Unlike most Enterprise and educational users of highly sophisticated, multi-hundred unit projection systems using complex controllers to mix input from numerous archived and live input devices, JMU does not rely on outside integrators to design and install its systems. Every aspect of every project right down to the grunt work of routing each inch of the thousands of feet of cable is done in-house by Ms. Woolf and her coworkers. Which made the brief time between construction wrap-up, faculty move-in and the September 2016 opening day of classes in the new College of Health and Behavioral Studies Building particularly "interesting, to say the least."
"We are continually upgrading our classrooms as technology advances, so we knew we wanted laser projection. Selecting Panasonic to supply those laser projectors was based on more than the PT-RZ570BU’s unusually bright (5400/5200 lumens) and evenly illuminated image, 20,000:1 contrast ratio and up to 20,000 hours of maintenance-free operation.
"Way back when, as we expanded the system, we realized that the one thing we wanted was projectors designed to make our lives as easy as possible. We needed that because we have a lot of classrooms, some with more than one projector, and we had to find the most reliable, low-maintenance projectors available," Ms. Woolf recalled.
One of the units tested was the Panasonic PT-FW300, but the trial was far from fair.
JMU’s new, $45.6 million College of Health and Behavioral Studies Building, opened in early September 2016, features 17 classrooms, 13 research laboratories, 19 teaching laboratories, two lecture halls with seating for 165, a speech, language and hearing clinic, a food production laboratory, and a patient simulation laboratory.
Depending on size, each of the classrooms and lecture halls has, one, two, or three of the PT-RZ570BU projectors , motorized 8 ft., 10 ft., or 12 ft. screens, and a "teaching console" that utilizes a Extron CrossPoint System to give instructors and lecturers access to numerous data streams which can be instantly selected and projected via a touch panel.
Regardless of which controller is used or what media source is being projected, Jackie Woolf is sure of one thing: There is a huge difference between the image quality of the PT-RZ570BU laser projectors and JMU’s previous LCD projectors. "We set some up side by side before we even hung any of them," she said. "The brightness and clarity were so, so much better. Plus it’s 1080p so it has much better resolution and that can be incredibly important.
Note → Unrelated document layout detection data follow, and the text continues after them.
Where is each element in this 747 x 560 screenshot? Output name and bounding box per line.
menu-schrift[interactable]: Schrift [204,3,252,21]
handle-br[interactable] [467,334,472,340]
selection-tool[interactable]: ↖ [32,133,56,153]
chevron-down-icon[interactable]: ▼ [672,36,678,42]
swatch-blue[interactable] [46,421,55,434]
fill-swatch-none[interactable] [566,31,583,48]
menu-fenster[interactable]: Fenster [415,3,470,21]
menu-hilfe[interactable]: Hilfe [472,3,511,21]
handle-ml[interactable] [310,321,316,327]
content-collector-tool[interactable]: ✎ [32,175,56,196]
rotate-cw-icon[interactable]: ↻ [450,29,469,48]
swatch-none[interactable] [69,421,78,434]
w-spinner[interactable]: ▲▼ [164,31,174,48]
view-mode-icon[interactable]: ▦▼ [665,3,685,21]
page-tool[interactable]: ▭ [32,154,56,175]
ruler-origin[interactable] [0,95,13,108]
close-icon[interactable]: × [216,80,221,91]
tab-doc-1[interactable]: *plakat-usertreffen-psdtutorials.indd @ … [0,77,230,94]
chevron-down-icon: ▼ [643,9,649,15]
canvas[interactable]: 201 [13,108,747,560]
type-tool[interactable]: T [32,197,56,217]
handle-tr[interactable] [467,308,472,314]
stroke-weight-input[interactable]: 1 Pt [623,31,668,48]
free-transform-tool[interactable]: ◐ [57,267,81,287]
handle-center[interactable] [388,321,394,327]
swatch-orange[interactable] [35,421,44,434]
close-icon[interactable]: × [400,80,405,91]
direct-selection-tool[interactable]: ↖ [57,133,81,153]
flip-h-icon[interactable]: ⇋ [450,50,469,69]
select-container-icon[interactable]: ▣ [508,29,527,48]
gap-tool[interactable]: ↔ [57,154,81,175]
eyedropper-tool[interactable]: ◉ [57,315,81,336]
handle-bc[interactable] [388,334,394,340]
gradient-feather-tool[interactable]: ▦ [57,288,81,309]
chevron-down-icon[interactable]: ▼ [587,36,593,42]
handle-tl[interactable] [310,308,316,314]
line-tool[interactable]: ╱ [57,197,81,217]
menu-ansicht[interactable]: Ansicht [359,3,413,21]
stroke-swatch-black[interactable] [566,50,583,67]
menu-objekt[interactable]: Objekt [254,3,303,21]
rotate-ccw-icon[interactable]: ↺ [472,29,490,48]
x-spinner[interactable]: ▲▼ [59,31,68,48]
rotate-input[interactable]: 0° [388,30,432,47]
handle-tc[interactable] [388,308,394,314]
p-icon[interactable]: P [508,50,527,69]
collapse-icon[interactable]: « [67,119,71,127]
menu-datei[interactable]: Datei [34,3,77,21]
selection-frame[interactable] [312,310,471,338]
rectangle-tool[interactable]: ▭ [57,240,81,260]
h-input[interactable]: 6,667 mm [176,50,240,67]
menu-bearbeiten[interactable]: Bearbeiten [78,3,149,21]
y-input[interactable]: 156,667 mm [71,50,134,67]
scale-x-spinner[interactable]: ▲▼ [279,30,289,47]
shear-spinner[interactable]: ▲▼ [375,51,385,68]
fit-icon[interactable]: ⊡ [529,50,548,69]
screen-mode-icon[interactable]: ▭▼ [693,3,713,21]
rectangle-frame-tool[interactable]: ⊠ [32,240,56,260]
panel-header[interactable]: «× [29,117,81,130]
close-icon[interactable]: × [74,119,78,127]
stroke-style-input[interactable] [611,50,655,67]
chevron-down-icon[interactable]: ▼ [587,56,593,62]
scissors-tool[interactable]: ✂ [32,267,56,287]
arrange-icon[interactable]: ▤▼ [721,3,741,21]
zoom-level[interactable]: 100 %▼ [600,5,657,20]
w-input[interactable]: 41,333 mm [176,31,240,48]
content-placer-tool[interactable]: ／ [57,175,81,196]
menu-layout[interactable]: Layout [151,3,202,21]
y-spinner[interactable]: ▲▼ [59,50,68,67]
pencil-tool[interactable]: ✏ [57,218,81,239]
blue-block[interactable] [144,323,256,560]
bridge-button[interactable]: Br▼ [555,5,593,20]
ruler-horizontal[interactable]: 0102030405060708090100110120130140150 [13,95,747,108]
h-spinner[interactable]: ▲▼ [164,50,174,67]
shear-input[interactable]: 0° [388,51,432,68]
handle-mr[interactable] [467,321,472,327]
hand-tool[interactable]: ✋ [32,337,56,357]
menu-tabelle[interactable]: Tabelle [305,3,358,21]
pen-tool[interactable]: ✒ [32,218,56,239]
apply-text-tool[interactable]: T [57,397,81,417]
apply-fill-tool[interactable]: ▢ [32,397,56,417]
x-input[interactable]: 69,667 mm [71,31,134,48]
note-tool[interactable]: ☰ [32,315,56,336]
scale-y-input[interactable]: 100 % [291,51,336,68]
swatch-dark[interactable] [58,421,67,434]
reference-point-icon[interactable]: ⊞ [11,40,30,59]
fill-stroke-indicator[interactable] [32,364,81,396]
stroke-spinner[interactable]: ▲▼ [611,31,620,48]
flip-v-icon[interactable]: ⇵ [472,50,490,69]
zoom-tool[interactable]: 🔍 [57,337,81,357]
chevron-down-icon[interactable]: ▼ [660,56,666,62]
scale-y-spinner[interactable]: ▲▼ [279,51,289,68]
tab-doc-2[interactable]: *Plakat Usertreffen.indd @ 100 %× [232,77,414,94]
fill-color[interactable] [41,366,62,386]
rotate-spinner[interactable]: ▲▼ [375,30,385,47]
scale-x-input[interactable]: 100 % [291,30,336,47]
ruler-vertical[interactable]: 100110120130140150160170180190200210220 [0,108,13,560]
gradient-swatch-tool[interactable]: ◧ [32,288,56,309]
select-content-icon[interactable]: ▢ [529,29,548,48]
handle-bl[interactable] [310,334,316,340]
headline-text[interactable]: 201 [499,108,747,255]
The 20 LCDs we’re replacing with PT-RZ570BUs right now are in the School of Media Arts and Design Building and the professors and students there are incredibly excited about getting more detail to work with."
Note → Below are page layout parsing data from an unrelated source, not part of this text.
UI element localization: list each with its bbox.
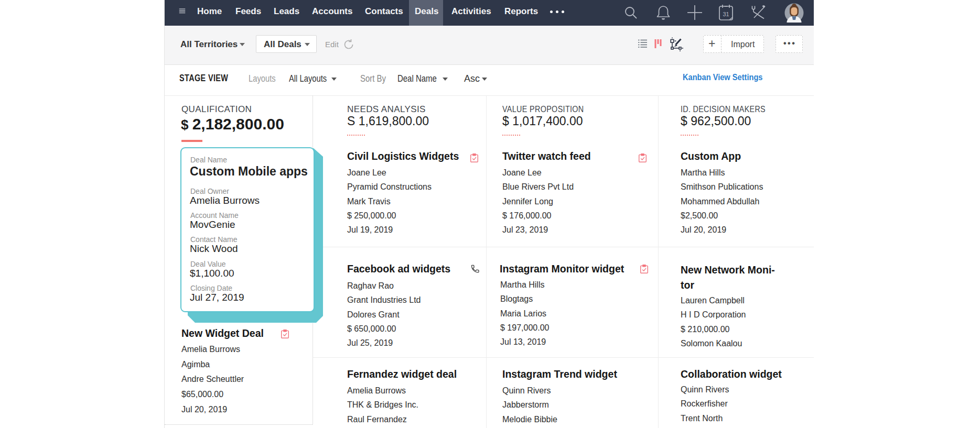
- svg-text:31: 31: [723, 11, 729, 17]
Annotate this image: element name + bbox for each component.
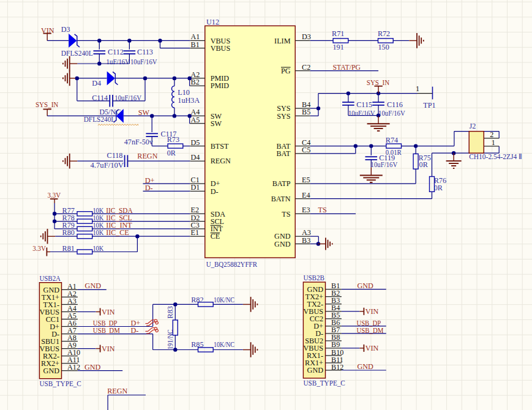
svg-text:C118: C118	[107, 151, 123, 160]
svg-text:47nF-50v: 47nF-50v	[124, 138, 154, 146]
svg-text:D1: D1	[191, 183, 200, 192]
svg-text:USB_TYPE_C: USB_TYPE_C	[303, 379, 345, 387]
svg-text:191/NC: 191/NC	[166, 329, 174, 349]
svg-text:C2: C2	[302, 63, 310, 72]
svg-text:E3: E3	[302, 206, 310, 214]
svg-text:R83: R83	[166, 306, 174, 318]
svg-text:VIN: VIN	[102, 345, 115, 353]
svg-text:R82: R82	[191, 296, 203, 304]
svg-text:U_BQ25882YFFR: U_BQ25882YFFR	[206, 260, 258, 269]
svg-text:C112: C112	[108, 48, 124, 56]
svg-text:GND: GND	[307, 366, 324, 375]
svg-text:A5: A5	[191, 116, 200, 124]
svg-text:BAT: BAT	[276, 149, 291, 158]
svg-text:10uF/16V: 10uF/16V	[114, 94, 141, 102]
svg-text:GND: GND	[84, 363, 101, 371]
svg-text:D3: D3	[302, 32, 311, 41]
svg-text:GND: GND	[357, 281, 373, 290]
svg-text:REGN: REGN	[107, 387, 127, 395]
svg-text:1uH3A: 1uH3A	[178, 96, 200, 105]
svg-text:B3: B3	[302, 236, 310, 245]
svg-text:0R: 0R	[434, 184, 443, 192]
svg-text:GND: GND	[274, 240, 291, 248]
svg-text:C114: C114	[92, 94, 108, 102]
svg-text:CH10-2.54-2ZJ4 Ⅱ: CH10-2.54-2ZJ4 Ⅱ	[469, 152, 522, 161]
svg-text:PG: PG	[281, 67, 291, 75]
svg-text:D-: D-	[130, 326, 138, 335]
svg-text:GND: GND	[43, 367, 60, 375]
svg-text:0R: 0R	[419, 160, 429, 169]
svg-text:E4: E4	[302, 191, 310, 199]
svg-text:STAT/PG: STAT/PG	[333, 63, 361, 72]
svg-text:VIN: VIN	[365, 307, 379, 316]
svg-text:SW: SW	[138, 108, 150, 117]
svg-text:SYS_IN: SYS_IN	[367, 78, 389, 87]
svg-text:DFLS240L: DFLS240L	[61, 49, 93, 58]
svg-text:SYS_IN: SYS_IN	[36, 100, 58, 109]
svg-text:USB2B: USB2B	[303, 274, 324, 282]
svg-text:USB_TYPE_C: USB_TYPE_C	[39, 379, 81, 388]
svg-text:B5: B5	[302, 108, 310, 116]
svg-text:10uF/16V: 10uF/16V	[371, 160, 398, 169]
svg-text:4.7uF/10V: 4.7uF/10V	[91, 161, 124, 170]
svg-text:TS: TS	[282, 210, 290, 218]
svg-text:D4: D4	[191, 153, 200, 162]
svg-text:REGN: REGN	[137, 152, 157, 160]
svg-text:USB_DM: USB_DM	[357, 326, 384, 335]
svg-text:1: 1	[492, 138, 495, 147]
svg-text:CE: CE	[211, 232, 220, 240]
svg-text:C5: C5	[302, 146, 310, 154]
svg-text:10K: 10K	[92, 228, 103, 237]
svg-text:R73: R73	[167, 135, 179, 144]
svg-text:3.3V: 3.3V	[32, 244, 46, 253]
svg-text:150: 150	[378, 43, 389, 51]
svg-text:B2: B2	[191, 78, 200, 86]
svg-text:D5: D5	[191, 138, 200, 147]
svg-text:TS: TS	[318, 206, 327, 214]
svg-text:BATP: BATP	[272, 179, 291, 188]
svg-text:D4: D4	[92, 79, 101, 88]
svg-text:DFLS240L: DFLS240L	[84, 115, 116, 124]
svg-text:10uF/16V: 10uF/16V	[348, 109, 375, 117]
svg-text:10uF/16V: 10uF/16V	[130, 58, 157, 66]
svg-text:1uF/16V: 1uF/16V	[107, 58, 130, 66]
svg-text:REGN: REGN	[211, 157, 231, 165]
svg-text:10K: 10K	[92, 244, 103, 253]
svg-text:1: 1	[416, 84, 419, 93]
svg-text:J2: J2	[470, 122, 476, 130]
svg-text:PMID: PMID	[211, 81, 230, 90]
svg-text:VBUS: VBUS	[211, 44, 231, 53]
svg-text:10uF/16V: 10uF/16V	[378, 109, 405, 117]
svg-text:BTST: BTST	[211, 142, 229, 151]
svg-text:191: 191	[333, 43, 344, 51]
svg-text:C116: C116	[387, 100, 403, 109]
svg-text:GND: GND	[357, 362, 373, 371]
svg-text:D-: D-	[211, 187, 219, 196]
svg-text:VIN: VIN	[365, 344, 379, 352]
svg-text:U12: U12	[206, 18, 219, 26]
svg-text:C113: C113	[137, 48, 153, 56]
svg-text:2: 2	[490, 130, 493, 139]
svg-text:D3: D3	[61, 25, 70, 34]
svg-text:R72: R72	[378, 29, 390, 38]
svg-text:VIN: VIN	[102, 308, 115, 316]
svg-text:C115: C115	[356, 100, 372, 109]
svg-text:TP1: TP1	[423, 101, 435, 110]
svg-text:R81: R81	[62, 244, 75, 253]
svg-text:GND: GND	[85, 281, 102, 290]
svg-text:E1: E1	[191, 228, 200, 237]
svg-text:IIC_CE: IIC_CE	[106, 228, 129, 237]
svg-text:ILIM: ILIM	[274, 37, 291, 45]
svg-text:BATN: BATN	[271, 195, 291, 203]
svg-text:D-: D-	[145, 184, 153, 192]
svg-text:3.3V: 3.3V	[48, 191, 61, 199]
svg-text:R74: R74	[386, 136, 398, 144]
svg-text:SW: SW	[211, 119, 222, 128]
svg-text:USB2A: USB2A	[39, 274, 61, 283]
svg-text:E5: E5	[302, 176, 310, 184]
svg-text:R85: R85	[191, 340, 203, 349]
svg-text:SYS: SYS	[277, 112, 291, 121]
svg-text:0R: 0R	[167, 149, 176, 157]
svg-text:10K/NC: 10K/NC	[214, 340, 234, 349]
svg-text:R80: R80	[62, 228, 75, 237]
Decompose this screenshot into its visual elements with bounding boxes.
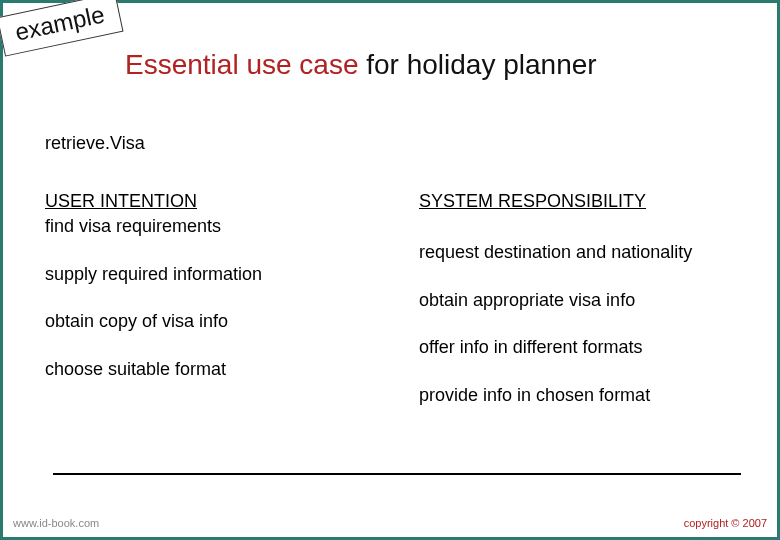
usecase-name: retrieve.Visa	[45, 133, 753, 155]
slide: example Essential use case for holiday p…	[0, 0, 780, 540]
example-badge-text: example	[13, 0, 107, 45]
content-area: retrieve.Visa USER INTENTION find visa r…	[45, 133, 753, 433]
title-accent: Essential use case	[125, 49, 358, 80]
user-intention-header: USER INTENTION	[45, 191, 379, 213]
system-step: obtain appropriate visa info	[419, 290, 753, 312]
user-step: choose suitable format	[45, 359, 379, 381]
example-badge: example	[0, 0, 123, 57]
horizontal-rule	[53, 473, 741, 475]
user-step: supply required information	[45, 264, 379, 286]
column-user-intention: USER INTENTION find visa requirements su…	[45, 191, 379, 433]
footer-url: www.id-book.com	[13, 517, 99, 529]
footer: www.id-book.com copyright © 2007	[3, 513, 777, 537]
user-step: obtain copy of visa info	[45, 311, 379, 333]
footer-copyright: copyright © 2007	[684, 517, 767, 529]
system-responsibility-header: SYSTEM RESPONSIBILITY	[419, 191, 753, 213]
slide-title: Essential use case for holiday planner	[125, 49, 597, 81]
system-step: request destination and nationality	[419, 242, 753, 264]
system-step: offer info in different formats	[419, 337, 753, 359]
system-step: provide info in chosen format	[419, 385, 753, 407]
title-rest: for holiday planner	[358, 49, 596, 80]
column-system-responsibility: SYSTEM RESPONSIBILITY request destinatio…	[419, 191, 753, 433]
columns: USER INTENTION find visa requirements su…	[45, 191, 753, 433]
user-step: find visa requirements	[45, 216, 379, 238]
Better overall picture quality, finer detail, brighter images – those are all the kind of improvements users would be expected to rave about. But there is one other PT-RZ570BU advantage that has garnered such ecstatic reviews that even Jackie Woolf seems a bit surprised by all the buzz.
"There’s one thing that I’ve heard many, many, many comments about," she continued, "the faculty just loves the instant on and off, the elimination of the 60 second wait before you can actually see an image come on. Our faculty love that because they can get right into the subject. It makes you realize how frustrated great teachers can get with anything that creates even a one-minute gap between them and their students."
This is no surprise: for decades Panasonic has actively sought out and integrated feedback from higher education institutions in every area from bulb replacement design to on/off intervals, so projectors from the PT-FW300 to the PT-RZ570BU are quite literally designed for the classroom. Paired with their stunning image and high-performance reliability, Panasonic laser projectors are the top of the class.